Alabama Rot


The first signs of the disease are:

  • Painful skin lesions, sores and ulcers –  usually around the paws and lower legs

lesions may be in the form of a red patch or can be an ulcer that is open and weeping.

  • The the dog’s face, mouth, tongue and lower body can also become infected.

Check for :

  • Hair loss around the area
  • Excessive licking.

As the condition advances (approximately three days):

  • Signs of kidney failure
  • Loss of appetite
  • Tiredness
  • Vomiting.
  • Lack of urination

At Risk

There is no evidence to suggest that this disease is contagious to humans or dogs.

This disease can affect all breeds of dog,  of any age and size.

What is Alabama Rot?

The clinical name for Alabama Rot is cutaneous and renal glomerular vasculopathy (CRGV).

Orignating from Alabama in the 1980s when greyhounds developed skin ulcers and went into kidney failure.

No testing was carried out on these dogs so it is unclear if there is a link between US cases and the UK. 

A range of breeds have been identified with CRGV in the UK

Cases in the UK appear to be increasing but are still relatively low.


There is no vaccination available to protect our dogs from Alabama Rot

If it is caught early enough, some dogs are able to fight off the disease with minimal damage.

For the majority of dogs, it can lead to sudden kidney failure.

This disease can be fatal.

A breakthrough treatment called plasmapheresis. (The process filters the blood of toxins) was announced by the Royal Veterinary College in 2018  Two out of six affected dogs made a full recovery.

How is it spread?

The cause is unknown.

The disease appears to be seasonal with cases being reported between the months of November and June.

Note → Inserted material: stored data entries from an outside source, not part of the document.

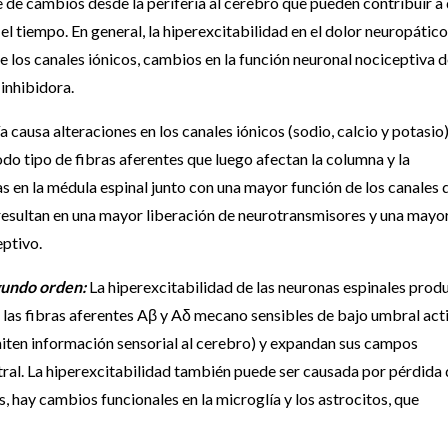
rie de cambios desde la periferia al cerebro que pueden contribuir a
el tiempo. En general, la hiperexcitabilidad en el dolor neuropático
de los canales iónicos, cambios en la función neuronal nociceptiva 
inhibidora.
 causa alteraciones en los canales iónicos (sodio, calcio y potasio
odo tipo de fibras aferentes que luego afectan la columna y la
as en la médula espinal junto con una mayor función de los canales 
 resultan en una mayor liberación de neurotransmisores y una mayo
eptivo.
egundo orden:
La hiperexcitabilidad de las neuronas espinales prod
 las fibras aferentes Aβ y Aδ mecano sensibles de bajo umbral act
iten información sensorial al cerebro) y expandan sus campos
tral. La hiperexcitabilidad también puede ser causada por pérdida
hay cambios funcionales en la microglía y los astrocitos, que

The common factor between affected dogs shows they have usually walked through muddy areas or wet woodland. It’s believed there is possibly an E-Coli related bacteria in the soil.


A definitive diagnosis of CRGV is made by histopathological assessment of the kidneys and skin.


It’s important to check your dog regularly for signs of sores, lumps & lesions. 

Early detection is the only way to give your dog the best chance of survival.

Always rinse off your dog after walks in muddy or woodland ares, paying attention to their lower limbs, abdomen and muzzle area.